TAIPEI (Reuters) - Taiwan’s ruling party on Saturday strongly condemned the deportation of 32 Taiwanese to China from Malaysia on suspicion of telecom fraud, and the outgoing cabinet said Malaysia had acted “under pressure” from Beijing.
The case comes weeks after 45 Taiwanese in Kenya, in another alleged telecom fraud case, were forcibly deported to China, in an incident which also drew protests from Taiwan.
Taiwan’s cabinet said in a statement it had tried in vain to have the 32 suspected Taiwanese sent back to the island, but “under pressure from China”, Malaysia deported the individuals to China on Saturday, without elaborating.
On April 15 another group of Taiwanese suspected of telecom fraud by Malaysian and Chinese authorities were deported back to Taiwan and are being held there on suspicion of committing “serious crime”.
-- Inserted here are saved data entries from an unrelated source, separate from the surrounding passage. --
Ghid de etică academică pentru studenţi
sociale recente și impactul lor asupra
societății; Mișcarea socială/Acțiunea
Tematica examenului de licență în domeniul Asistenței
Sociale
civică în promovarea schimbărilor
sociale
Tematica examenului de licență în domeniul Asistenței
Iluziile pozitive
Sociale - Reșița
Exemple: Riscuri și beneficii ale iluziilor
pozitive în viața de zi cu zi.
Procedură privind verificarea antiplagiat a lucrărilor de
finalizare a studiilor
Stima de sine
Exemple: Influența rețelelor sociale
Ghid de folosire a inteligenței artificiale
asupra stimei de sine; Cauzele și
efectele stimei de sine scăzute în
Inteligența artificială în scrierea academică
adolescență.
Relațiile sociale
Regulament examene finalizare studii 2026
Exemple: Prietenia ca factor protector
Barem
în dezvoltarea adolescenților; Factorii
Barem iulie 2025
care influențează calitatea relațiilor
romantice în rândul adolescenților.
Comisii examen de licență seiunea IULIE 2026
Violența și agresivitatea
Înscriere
China’s Ministry of Public Security has said Taiwanese have been heavily involved in telecoms fraud in China and have caused huge losses.
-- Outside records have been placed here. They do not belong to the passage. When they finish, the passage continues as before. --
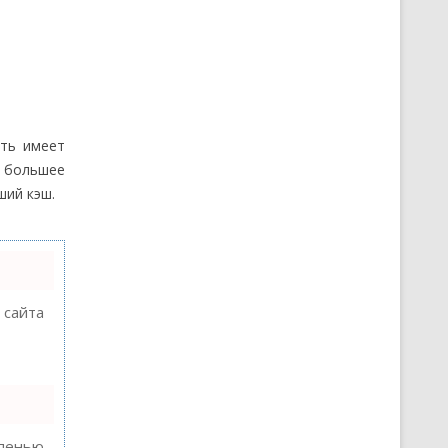
ять имеет
о большее
ший кэш.
 сайта
епенью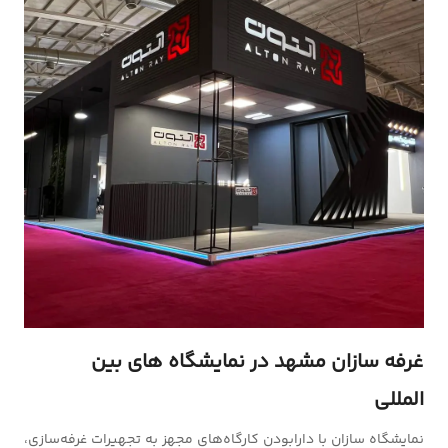
غرفه سازان مشهد در نمایشگاه های بین
المللی
نمایشگاه سازان با دارابودن کارگاه‌های مجهز به تجهیرات غرفه‌سازی،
Taiwan’s ruling Democratic Progressive Party (DPP) in a statement said China’s “unilateral and tough action” in the latest deportation was “completely unhelpful to bilateral relations”.
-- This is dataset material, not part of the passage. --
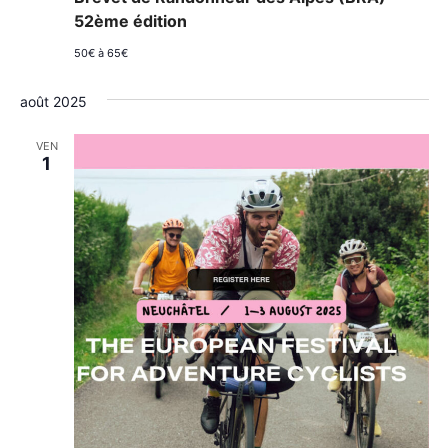
52ème édition
50€ à 65€
août 2025
VEN
1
“Any of our nationals who commit crime abroad should be escorted back to Taiwan and face trial here,” it said.
The cases have strained relations between the two sides ahead of the presidential inauguration of Taiwan’s Tsai Ing-wen of the independence-leaning DPP on May 20.
Beijing sees self-ruled Taiwan as a wayward province to be taken back by force if necessary, particularly if it makes moves toward independence. It wants Tsai to stick to the “one China” policy agreed upon with the outgoing China-friendly Nationalist government.
Since Tsai and the DPP won Taiwan’s presidential and parliamentary elections by a landslide in January, Beijing has been stepping up pressure on the self-ruled island.